Choice A is incorrect because standardized care may not always be culturally appropriate. Choice B is incorrect as avoiding discussions about death can hinder effective communication and support. Choice D is incorrect as advising families to strictly follow hospital guidelines may overlook the importance of cultural considerations in end-of-life care.
When monitoring the effectiveness of treatment for a patient with a large anterior wall myocardial infarction, the most important information for the nurse to obtain is:
- A. Central venous pressure (CVP).
- B. Systemic vascular resistance (SVR).
- C. Pulmonary vascular resistance (PVR).
- D. Pulmonary artery wedge pressure (PAWP).
Correct Answer: D
Rationale: The correct answer is D: Pulmonary artery wedge pressure (PAWP).

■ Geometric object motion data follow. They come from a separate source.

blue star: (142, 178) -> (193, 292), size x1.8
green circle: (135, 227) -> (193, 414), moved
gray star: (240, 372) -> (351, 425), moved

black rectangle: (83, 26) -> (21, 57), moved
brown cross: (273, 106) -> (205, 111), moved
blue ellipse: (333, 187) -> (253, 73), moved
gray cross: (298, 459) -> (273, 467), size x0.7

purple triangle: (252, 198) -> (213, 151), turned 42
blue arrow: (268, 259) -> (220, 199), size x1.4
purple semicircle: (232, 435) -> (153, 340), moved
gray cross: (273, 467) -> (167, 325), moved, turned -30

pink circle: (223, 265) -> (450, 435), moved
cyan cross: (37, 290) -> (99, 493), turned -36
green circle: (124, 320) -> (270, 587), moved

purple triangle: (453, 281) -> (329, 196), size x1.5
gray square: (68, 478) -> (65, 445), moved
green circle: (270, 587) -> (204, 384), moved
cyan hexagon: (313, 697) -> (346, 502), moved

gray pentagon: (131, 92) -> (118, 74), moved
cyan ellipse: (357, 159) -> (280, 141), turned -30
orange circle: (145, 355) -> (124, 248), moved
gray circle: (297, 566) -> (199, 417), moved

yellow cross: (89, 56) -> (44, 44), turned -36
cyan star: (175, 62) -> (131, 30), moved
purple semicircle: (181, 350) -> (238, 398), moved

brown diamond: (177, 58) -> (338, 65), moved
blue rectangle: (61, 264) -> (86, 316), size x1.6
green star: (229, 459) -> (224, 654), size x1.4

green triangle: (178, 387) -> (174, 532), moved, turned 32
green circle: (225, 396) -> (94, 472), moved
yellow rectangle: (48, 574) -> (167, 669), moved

This is crucial in monitoring a patient with a large anterior wall myocardial infarction as it provides information on left ventricular function and fluid status. A high PAWP may indicate left ventricular failure or fluid overload, requiring immediate intervention.

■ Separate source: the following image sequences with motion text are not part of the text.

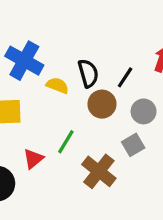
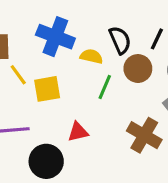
green line: (66, 142) -> (105, 87), moved
red triangle: (33, 159) -> (78, 132), turned 35

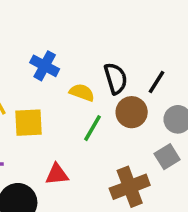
blue cross: (55, 37) -> (45, 66), size x0.7
brown cross: (144, 135) -> (130, 187), turned 32

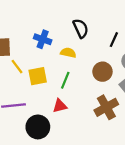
black semicircle: (116, 78) -> (81, 28), moved
brown circle: (132, 112) -> (102, 72), moved
green line: (92, 128) -> (65, 80), moved

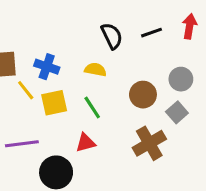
blue cross: (43, 39) -> (47, 67), moved
black line: (114, 40) -> (152, 33), moved, turned 48
green line: (65, 80) -> (92, 107), turned -54

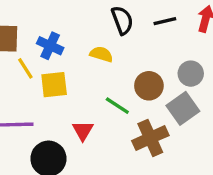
green line: (92, 107) -> (117, 106), moved, turned -30
gray square: (177, 112) -> (183, 108), size x1.4
red triangle: (85, 143) -> (83, 130), turned -50

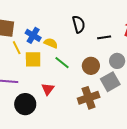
black line: (165, 21) -> (104, 37), moved
yellow semicircle: (101, 54) -> (51, 43), moved
green line: (117, 106) -> (62, 63), moved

A: Central venous pressure (CVP) is not as specific for assessing left ventricular function and may not provide accurate information in this scenario.
B: Systemic vascular resistance (SVR) is important in assessing systemic blood flow, but it may not directly indicate left ventricular function in this case.
C: Pulmonary vascular resistance (PVR) is more relevant in conditions affecting the pulmonary circulation and may not be as immediately informative in assessing left ventricular function in this context.
A hospice patient with end-stage renal disease refuses to eat or drink and is very weak but reports no pain. Which nursing action is most appropriate?
- A. Teach the family about the use of enteral feedings to improve nutrition.
- B. Discuss the benefits of inserting a feeding tube for hydration.
- C. Provide support for the patient’s decision and ensure comfort measures.
- D. Inform the patient about the risks of refusing food and fluids.
Correct Answer: C
Rationale: The most appropriate nursing action in this scenario is choice C: Provide support for the patient’s decision and ensure comfort measures. This is because the patient is in hospice care, indicating a focus on comfort and quality of life rather than aggressive treatments. By respecting the patient’s decision and providing comfort measures, the nurse promotes dignity and autonomy. Choices A and B are not suitable as they go against the patient's wishes and may cause distress. Choice D, while important, is not the immediate priority when the patient is not in pain and has chosen to refuse food and fluids. Overall, choice C aligns with the principles of hospice care and prioritizes the patient's comfort and autonomy.